Por
  • Víctor Juan

Me gusta tanto vivir

Me gusta tanto vivir
Me gusta tanto vivir
Pixabay

Suelo decir que el tiempo que va de primeros de marzo a finales de junio es la época del año en la que me siento renacer, como si la primavera también se extendiera dentro de mí y me hiciera vivirlo todo de otra manera. 

También me gustan los días largos del verano y las luces del amanecer en cualquier estación. Otras veces pienso que las semanas que transcurren entre cosechas, de la virgen del Carmen a la virgen de agosto son, cada año, los días más felices de mi vida.
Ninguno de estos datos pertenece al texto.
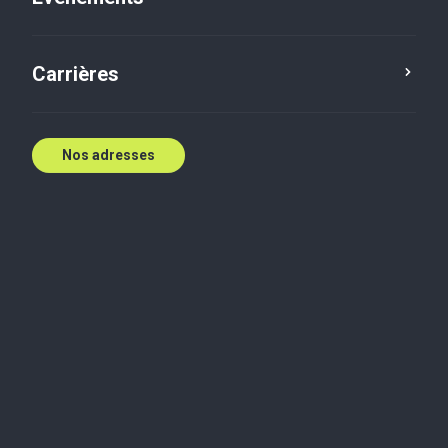
Contactez nous
Carrières
Nos adresses
Biographie
Eric a obtenu un baccalauréat en commerce de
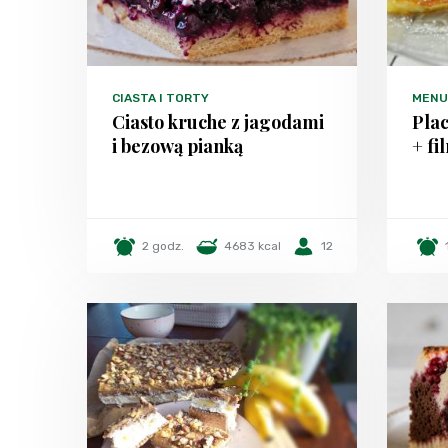
CIASTA I TORTY
MENU
Ciasto kruche z jagodami
Plac
i bezową pianką
+ fi
2 godz.
4683 kcal
12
Me gustan los días amables que nos regala el otoño, con esa prórroga siempre extraordinaria que es el veranillo de san Martín, cuando el sol tiñe las tardes de ocre y, al atravesar el parque de Huesca para llegar a la antigua Escuela de Magisterio, camino pisando las hojas que han dejado caer los árboles. Me recuerdo feliz los días que la niebla cubre la ciudad con su manto protector. Y pongo mucha atención al escuchar la sinfonía de las tronadas en las que un anónimo director de orquesta les pide a las nubes que rujan, ahora vibrante, ahora ‘pizzicato’ o ‘allegro, ma non troppo’. Me sienta bien el frío rotundo, estremecedor, de los días luminosos de invierno. Me gusta ver llover y aspirar el olor de la tierra mojada y que el agua limpie el cielo y el suelo. Me gusta desafiar al cierzo que, agazapado, me apabila cuando me sorprende al doblar cualquier esquina. Me gusta que la vida transcurra entre lo previsible y lo inesperado. Lo que realmente ocurre es que me gusta tanto vivir que siempre me vendrá muy mal morirme.